I hope to see Tesla add split-screen to the right 2/3 of the display so you can setup dual-functions to show at once like in the S & X. I like going between having map/nav in combo with either rear camera view as an alternative to the rear view mirror or the full sound controls.


----------



## SoFlaModel3

roguenode said:


> I hope to see Tesla add split-screen to the right 2/3 of the display so you can setup dual-functions to show at once like in the S & X. I like going between having map/nav in combo with either rear camera view as an alternative to the rear view mirror or the full sound controls.


It essentially does that with the overlays.

You tap music and it opens as a thin minimalist row with all you need for quick actions. Need more, swipe up, the full music player is there.


----------



## roguenode

SoFlaModel3 said:


> It essentially does that with the overlays.
> 
> You tap music and it opens as a thin minimalist row with all you need for quick actions. Need more, swipe up, the full music player is there.


Thanks, I'll hunt around to see if I can find any videos showing the overlay feature. So, with the overlays you could show the rear camera view on the top half and nav/map on the bottom?


----------



## SoFlaModel3

roguenode said:


> Thanks, I'll hunt around to see if I can find any videos showing the overlay feature. So, with the overlays you could show the rear camera view on the top half and nav/map on the bottom?


That I don't know, but you can see the music overlay in the video in the link above from the first post in this thread.

Camera and Nav together isn't necessarily logical IMHO. You're really only using the camera briefly or for backing up and losing nav for those few seconds shouldn't matter.

If you drive with the rear view camera on, it will probably make you sick


----------



## roguenode

SoFlaModel3 said:


> That I don't know, but you can see the music overlay in the video in the link above from the first post in this thread.
> 
> Camera and Nav together isn't necessarily logical IMHO. You're really only using the camera briefly or for backing up and losing nav for those few seconds shouldn't matter.
> 
> If you drive with the rear view camera on, it will probably make you sick


We sometimes drive with the rear camera view on the top of the display. In heavy traffic it provides a clearer and wider view than the rear view mirror.


----------



## MelindaV

from what I've seen of the UI as it exists so far, the rear camera isn't an overlay, but takes over the right ⅔


----------



## SoFlaModel3

roguenode said:


> We sometimes drive with the rear camera view on the top of the display. In heavy traffic it provides a clearer and wider view than the rear view mirror.


Really?

I tried in my dad's S and it made me dizzy looking it for anything other than a slow speed backup.


----------



## Daliman

I went with winner just to keep things balenced. Looking at this I think they have gone well beyond the current screens in making the 3 user friendly and intuitive. Can't wait to start playing with it.


----------



## roguenode

SoFlaModel3 said:


> Really?
> 
> I tried in my dad's S and it made me dizzy looking it for anything other than a slow speed backup.

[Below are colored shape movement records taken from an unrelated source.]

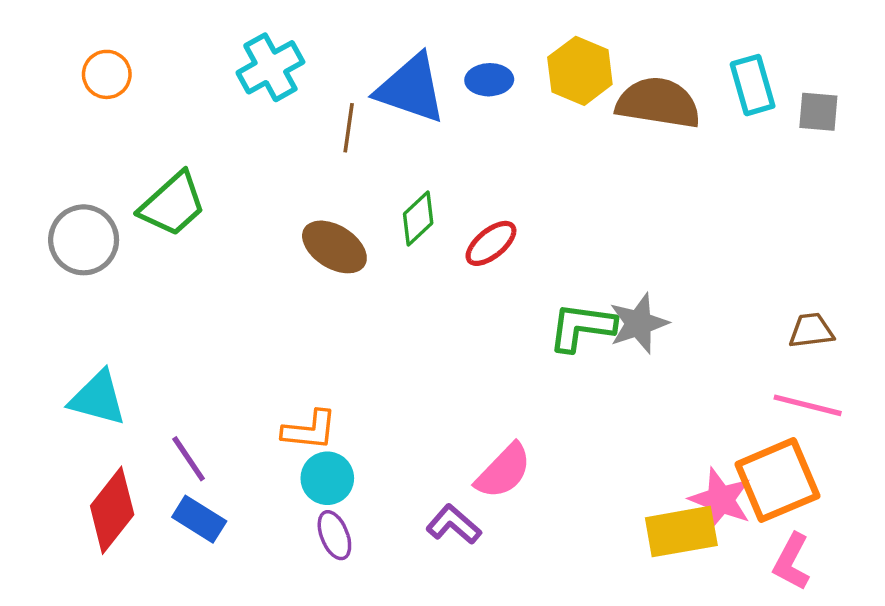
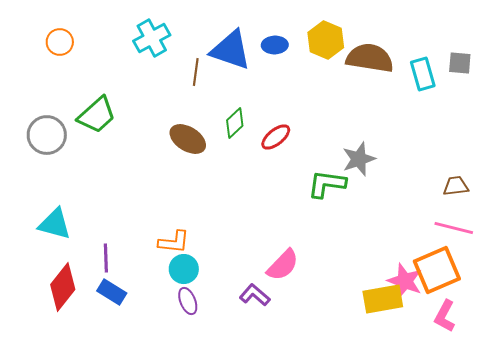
cyan rectangle: (753, 85) -> (423, 74), moved
gray star: (639, 323) -> (359, 159), moved
purple line: (189, 459) -> (106, 258), turned 32

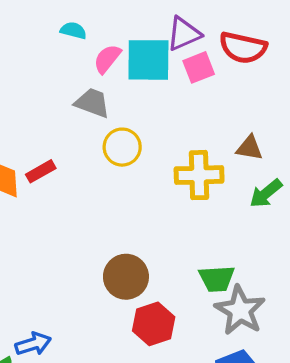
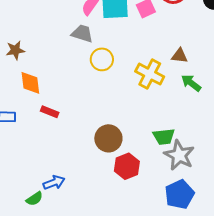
red rectangle: (41, 171) -> (50, 112), moved, turned 54
yellow cross: (199, 175) -> (150, 74), turned 32
green arrow: (266, 193) -> (191, 83), turned 80

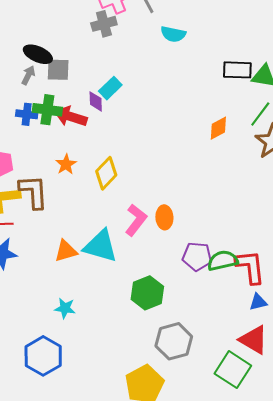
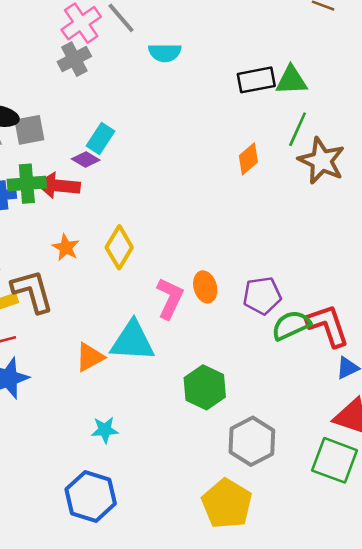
purple diamond: (96, 101) -> (86, 159), turned -45
purple pentagon: (197, 256) -> (262, 296), moved

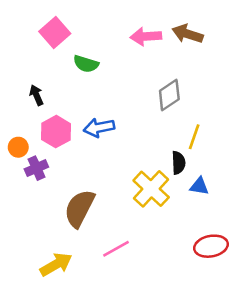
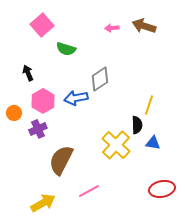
pink arrow: (146, 36) -> (112, 28), size x0.6
gray diamond: (169, 95) -> (100, 79), moved
purple cross: (36, 168) -> (38, 129), moved

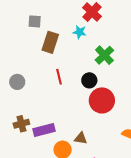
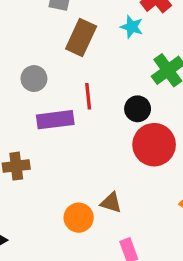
gray circle: (17, 82) -> (34, 79), moved
purple rectangle: (44, 130) -> (55, 120), moved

It would not be the first time I"m in the minority and it's a fairly insignificant feature. Overall, I"m pleased with what I've seen with the interior so far and think it will be a fairly easy transition to get use to the center screen configuration.


----------



## MelindaV

the thing I found interesting was Franz saying the air direction is pushed by other counter air jets! I would have assumed there were internal mechanized louvers.

ETA and OT: the only wreck I've ever gotten into was explaining this exact lesson in air dynamics to my then high school boyfriend when I was 17 and ended up landing us in a ditch  
The old boat of a car (that in retrospect I think my dad may have bought my mom just as I was learning to drive...) had a large wrap around driver dash bezel and both the driver and passenger center air vents were beyond this projected dash piece. my boyfriend thought it made more sense to point the vent on his side toward me and the one on my side toward him so the driver side air didn't just hit the dash bezel (too bad a Ford engineer hand't thought of that 20 years earlier). in explaining in that configuration, all the air would go straight to the back seat and miss both of us, passenger side tires ended up off the country road's asphalt edge at the same time an oncoming car was way over the center line on the next curve... air flow then seemed the least of our issues  but I was right and I would tell him that to this day.


----------



## Bokonon

SoFlaModel3 said:


> Really?
> 
> I tried in my dad's S and it made me dizzy looking it for anything other than a slow speed backup.


My wife made that exact same comment yesterday, actually.

She needed to make a quick run to Walgreens, and since we're across the country visiting my parents, I insisted that she drive my mom's old S 85 as part of her Model 3 training program... ... I spent most of the drive explaining, among other things, that (a) no, the rear-view camera isn't always on the center display, (b) there will only be one lever on the left side of the steering column, not two, and (c) there will be no bulky cross-member obstructing the view through the rear glass. In summary, it was a poorly-conceived gambit on my part.


----------



## Daliman

I test drove a Model X P100D recently and persuaded my wife to try it. I really want her to understand how different our Model 3 will be from my Civic given the cost. She loved the enourmous windshield and the regen breaking. Then our friend who has taken performance driving took over. What he could do with that car was crazy and only for those who love roller coasters.


----------